Architecture

Splicing

To efficiently splice together multiple feeds by date, Mercury arranges the feeds into a heap, and for each feed maintains the index of the current topmost item in the feed. As it pulls out entries, it performs a heapify operation using the publication date of the topmost item in each feed as the key. This guarantees that the first feed is always the one with the most recent entry while doing the least amount of processing. It then takes the topmost item in that feed, increments its counter, and starts the cycle again. This effectively does a partial heapsort of the total collection of feed items.

One weakness with the current implementaton is that it doesn't yet deal with feeds that don't sort their items in reverse chronological order. Two options would be to sort feeds as they're pulled down or to heapify the entries similarly to what's done with the feeds themselves. This latter approach is probably the best one to take if there are many feeds with many items.
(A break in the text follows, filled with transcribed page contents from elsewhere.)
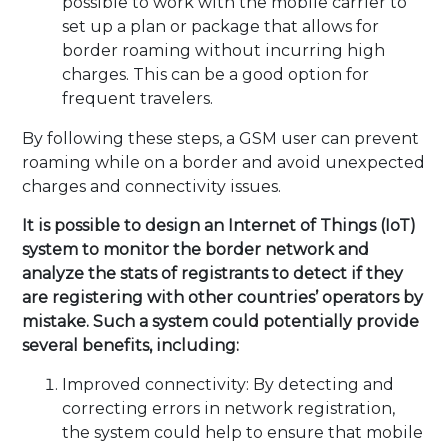
possible to work with the mobile carrier to
set up a plan or package that allows for
border roaming without incurring high
charges. This can be a good option for
frequent travelers.
By following these steps, a GSM user can prevent
roaming while on a border and avoid unexpected
charges and connectivity issues.
It is possible to design an Internet of Things (IoT)
system to monitor the border network and
analyze the stats of registrants to detect if they
are registering with other countries’ operators by
mistake. Such a system could potentially provide
several benefits, including:
Improved connectivity: By detecting and
correcting errors in network registration,
the system could help to ensure that mobile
For feeds that are already sorted, the heap property should already hold, so the impact for them would be negligible.

Cache directory

The cache directory stores the cache manifest in manifest.json, and cached copies of feeds serialised as JSON files.

The manifest file consists of a map of feed URLs to metadata, including the UUID used for the cache filename, the last modified date, and the entity tag, both of which are used to make conditional GET requests against the target feed to minimise Mercury's bandwidth impact.